Task brief: Only the line containing "empresas que han logrado protegerse de las" and the lines after it, up to the end of the listing, should be written out, each exactly as given.

>>>

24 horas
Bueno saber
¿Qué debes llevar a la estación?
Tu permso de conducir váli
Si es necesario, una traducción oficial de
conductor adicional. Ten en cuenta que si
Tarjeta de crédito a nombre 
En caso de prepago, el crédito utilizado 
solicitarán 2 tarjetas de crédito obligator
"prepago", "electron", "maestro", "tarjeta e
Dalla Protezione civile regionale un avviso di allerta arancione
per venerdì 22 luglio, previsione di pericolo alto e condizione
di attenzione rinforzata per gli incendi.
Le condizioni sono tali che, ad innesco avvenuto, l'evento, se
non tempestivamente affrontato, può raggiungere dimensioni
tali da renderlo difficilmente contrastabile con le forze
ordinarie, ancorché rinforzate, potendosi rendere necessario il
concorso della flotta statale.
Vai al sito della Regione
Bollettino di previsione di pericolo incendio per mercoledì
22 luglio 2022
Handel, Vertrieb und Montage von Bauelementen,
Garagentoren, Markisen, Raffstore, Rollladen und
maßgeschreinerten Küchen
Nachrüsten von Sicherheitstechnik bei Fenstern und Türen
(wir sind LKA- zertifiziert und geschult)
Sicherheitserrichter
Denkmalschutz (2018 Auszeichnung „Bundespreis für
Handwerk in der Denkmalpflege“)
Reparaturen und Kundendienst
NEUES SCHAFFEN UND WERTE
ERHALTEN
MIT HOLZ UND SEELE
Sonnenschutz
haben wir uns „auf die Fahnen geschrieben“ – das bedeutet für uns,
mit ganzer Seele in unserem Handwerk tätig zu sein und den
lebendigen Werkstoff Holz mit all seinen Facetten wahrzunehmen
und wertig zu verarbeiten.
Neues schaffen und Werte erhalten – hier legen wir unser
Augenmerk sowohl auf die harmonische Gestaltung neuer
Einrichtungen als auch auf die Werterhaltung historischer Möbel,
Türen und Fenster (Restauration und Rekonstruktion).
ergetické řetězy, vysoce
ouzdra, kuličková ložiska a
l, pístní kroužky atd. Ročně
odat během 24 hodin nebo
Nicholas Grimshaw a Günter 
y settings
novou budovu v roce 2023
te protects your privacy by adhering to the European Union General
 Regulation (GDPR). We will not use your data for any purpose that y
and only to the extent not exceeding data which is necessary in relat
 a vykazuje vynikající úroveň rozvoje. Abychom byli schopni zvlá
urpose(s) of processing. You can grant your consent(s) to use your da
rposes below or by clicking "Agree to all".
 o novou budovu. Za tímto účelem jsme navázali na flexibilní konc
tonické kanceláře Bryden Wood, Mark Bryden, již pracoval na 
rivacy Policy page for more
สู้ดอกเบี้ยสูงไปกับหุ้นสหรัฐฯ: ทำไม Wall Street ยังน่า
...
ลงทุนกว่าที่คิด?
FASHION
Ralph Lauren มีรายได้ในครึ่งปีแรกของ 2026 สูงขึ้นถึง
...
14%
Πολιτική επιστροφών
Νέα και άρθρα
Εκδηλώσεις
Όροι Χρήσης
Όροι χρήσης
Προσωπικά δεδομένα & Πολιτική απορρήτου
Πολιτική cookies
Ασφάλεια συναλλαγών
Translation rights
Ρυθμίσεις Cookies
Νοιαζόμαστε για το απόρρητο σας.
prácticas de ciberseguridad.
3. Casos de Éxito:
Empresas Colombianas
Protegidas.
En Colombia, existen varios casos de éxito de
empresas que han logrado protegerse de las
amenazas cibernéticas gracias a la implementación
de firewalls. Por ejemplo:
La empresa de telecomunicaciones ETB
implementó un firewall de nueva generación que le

<<<

Response:
empresas que han logrado protegerse de las
amenazas cibernéticas gracias a la implementación
de firewalls. Por ejemplo:
La empresa de telecomunicaciones ETB
implementó un firewall de nueva generación que le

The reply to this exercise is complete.